Por la expresión que hizo Carlos se dio cuenta de que no lo sabía, pero simplemente asintió y caminó hasta la caja de herramientas.

- ¿Dónde me quieres hoy? – Max se lo explicó y el hombre se puso a trabajar sin chistar.

El resto de los hombres llegaron poco después, cayendo pronto en una rutina agradable, donde el ambiente era llenado por golpes de martillos y sierras. A Max le gustaba ese ruido, si pudiera lo escucharía siempre.

De repente, el ruido cesó y una calma inquietante cayó sobre el lugar. Sus hombres dejaron de hablar a gritos. Max se giró a ver qué pasaba, pero un cuerpo se atravesó en su línea de visión.

- No entiendo por qué tienes el teléfono si nunca vas a responder. – escuchó el suave regaño de la mujer y, muy a su pesar, reconoció inmediatamente la voz. – Perdón por interrumpir, es que necesitaba hablar contigo. – otra vez ese nerviosismo de la última vez, con cada palabra que pronunciara esa mujer la curiosidad se aviva más y más en él.

Anya retorció sus manos hasta que logró calmar el temblor. Otra vez había actuado por impulso y ahora se encontraba al borde de los nervios. Una decena de hombres se encontraban mirándola y ella quiso que la tierra la tragara. Hizo un gesto hacia Carlos, esperando que entendiera el mensaje y la sacara de ahí. No lo entendió, o tal vez fingió no hacerlo.

- No pasa nada. Es casi la hora de la comida, ¿cierto, jefe? – le preguntó al hombre que estaba detrás de él y un nuevo temblor sacudió a Anya. Genial, casi había dejado sin mano al jefe de Carlos. Él solamente asintió, en silencio, su mirada fija en la de ella. – Ven, te presentaré a los chicos.

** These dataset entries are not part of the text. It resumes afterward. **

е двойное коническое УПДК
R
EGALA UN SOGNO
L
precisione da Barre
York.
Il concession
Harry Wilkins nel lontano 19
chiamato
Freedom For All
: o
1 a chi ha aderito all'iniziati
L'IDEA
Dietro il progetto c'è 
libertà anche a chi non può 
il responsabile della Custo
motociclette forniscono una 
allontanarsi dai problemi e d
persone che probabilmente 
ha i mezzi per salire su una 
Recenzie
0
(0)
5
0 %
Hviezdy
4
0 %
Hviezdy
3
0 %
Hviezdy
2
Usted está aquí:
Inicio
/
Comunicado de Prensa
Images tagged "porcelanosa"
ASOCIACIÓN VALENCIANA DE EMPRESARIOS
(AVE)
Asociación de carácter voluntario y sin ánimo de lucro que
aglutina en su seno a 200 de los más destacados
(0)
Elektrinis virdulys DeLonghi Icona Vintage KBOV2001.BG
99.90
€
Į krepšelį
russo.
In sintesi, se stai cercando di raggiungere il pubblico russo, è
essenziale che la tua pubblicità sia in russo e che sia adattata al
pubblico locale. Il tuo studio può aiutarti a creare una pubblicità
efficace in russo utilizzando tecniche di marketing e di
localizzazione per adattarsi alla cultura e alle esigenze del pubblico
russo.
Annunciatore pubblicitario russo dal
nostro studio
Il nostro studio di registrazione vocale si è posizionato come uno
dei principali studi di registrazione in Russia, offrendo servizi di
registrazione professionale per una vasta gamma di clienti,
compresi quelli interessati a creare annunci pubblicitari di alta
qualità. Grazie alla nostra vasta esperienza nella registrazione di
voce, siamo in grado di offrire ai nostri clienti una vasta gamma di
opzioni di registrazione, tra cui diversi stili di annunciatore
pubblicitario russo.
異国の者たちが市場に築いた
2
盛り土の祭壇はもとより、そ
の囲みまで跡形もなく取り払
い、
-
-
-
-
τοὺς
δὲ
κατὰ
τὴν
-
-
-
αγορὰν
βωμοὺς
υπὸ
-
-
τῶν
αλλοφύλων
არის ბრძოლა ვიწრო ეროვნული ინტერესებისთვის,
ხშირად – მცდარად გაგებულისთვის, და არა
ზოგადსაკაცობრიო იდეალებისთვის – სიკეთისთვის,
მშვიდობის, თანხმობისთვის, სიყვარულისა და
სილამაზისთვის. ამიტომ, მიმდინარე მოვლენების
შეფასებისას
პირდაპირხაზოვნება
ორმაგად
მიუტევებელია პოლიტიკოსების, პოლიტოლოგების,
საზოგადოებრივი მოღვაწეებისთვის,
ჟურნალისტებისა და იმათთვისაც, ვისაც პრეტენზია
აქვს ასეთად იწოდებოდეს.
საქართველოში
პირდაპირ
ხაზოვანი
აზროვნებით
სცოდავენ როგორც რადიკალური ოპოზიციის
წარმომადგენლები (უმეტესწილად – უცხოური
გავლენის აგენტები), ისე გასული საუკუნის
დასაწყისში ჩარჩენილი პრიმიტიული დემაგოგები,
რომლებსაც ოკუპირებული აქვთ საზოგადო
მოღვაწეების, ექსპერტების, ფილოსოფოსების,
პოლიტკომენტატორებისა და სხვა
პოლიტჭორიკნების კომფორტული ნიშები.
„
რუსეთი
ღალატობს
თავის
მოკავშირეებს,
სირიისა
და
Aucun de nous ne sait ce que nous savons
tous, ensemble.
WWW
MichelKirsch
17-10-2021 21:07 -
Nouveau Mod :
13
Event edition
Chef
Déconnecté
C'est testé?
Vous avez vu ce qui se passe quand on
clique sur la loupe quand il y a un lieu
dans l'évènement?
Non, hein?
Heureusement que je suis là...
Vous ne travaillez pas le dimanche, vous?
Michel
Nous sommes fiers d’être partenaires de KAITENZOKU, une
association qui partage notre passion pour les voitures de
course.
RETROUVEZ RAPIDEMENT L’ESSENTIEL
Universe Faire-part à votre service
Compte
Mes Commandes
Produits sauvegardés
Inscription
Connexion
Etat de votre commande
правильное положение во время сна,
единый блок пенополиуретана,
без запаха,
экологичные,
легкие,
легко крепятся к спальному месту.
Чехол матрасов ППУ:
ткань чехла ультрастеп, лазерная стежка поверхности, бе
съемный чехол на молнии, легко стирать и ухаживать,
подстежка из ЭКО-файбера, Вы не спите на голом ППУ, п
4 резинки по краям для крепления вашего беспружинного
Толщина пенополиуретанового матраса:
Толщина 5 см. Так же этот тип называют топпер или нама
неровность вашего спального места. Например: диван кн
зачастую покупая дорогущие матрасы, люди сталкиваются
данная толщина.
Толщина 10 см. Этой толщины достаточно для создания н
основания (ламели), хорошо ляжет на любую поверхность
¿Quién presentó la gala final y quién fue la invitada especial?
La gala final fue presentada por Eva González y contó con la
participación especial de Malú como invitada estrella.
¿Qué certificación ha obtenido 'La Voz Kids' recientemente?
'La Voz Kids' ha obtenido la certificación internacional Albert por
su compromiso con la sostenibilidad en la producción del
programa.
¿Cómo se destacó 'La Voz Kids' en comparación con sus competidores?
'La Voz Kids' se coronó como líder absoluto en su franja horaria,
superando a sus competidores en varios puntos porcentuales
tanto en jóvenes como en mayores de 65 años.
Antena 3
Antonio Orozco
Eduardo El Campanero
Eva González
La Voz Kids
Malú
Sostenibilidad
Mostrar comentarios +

Anya lo fulminó con la mirada, presionarla así no era algo que esperaba de él. Aunque, Carlos seguramente no pensaba que hacía algo malo, solamente estaba ayudándola a volver a conectarse con el mundo. Los temblores siguieron mientras la presentaba a sus compañeros de trabajo, para el momento que llegaron hasta el jefe, sonrió levemente.

- Creo que ya se conocieron ustedes dos. – Anya no pudo hablar, pero el hombre no parecía tener los mismos problemas que ella.

- Si, pero fallé en presentarme en esa ocasión. Soy Max. – le tendió la mano y ella no tuvo más remedio que estrechársela. Un escalofrío la recorrió y otro malestar la atacó.

- Anya. – murmuró. – Un gusto. – no lo era, pero su buena educación prevaleció por una vez en su vida.

- Te traigo una silla, luego me cuentas que pasó. – asintió distraídamente hacia Carlos, su mirada todavía estaba enganchada con la del otro hombre.

- Está buena. – dijo y ella frunció el ceño. – La sierra. No te engaño el vendedor.

Por primera vez desde que entró en ese lugar sintió un poco de la tensión diluirse.

- Me alegro. ¿La mano?

- También. – calló por unos segundos, luego se aclaró la garganta para llamar de nuevo su atención. – Lamento por como reaccioné la otra noche. Es que estaba en un mal momento y me sorprendiste. No es que fuera excusa para tratarte de esa manera.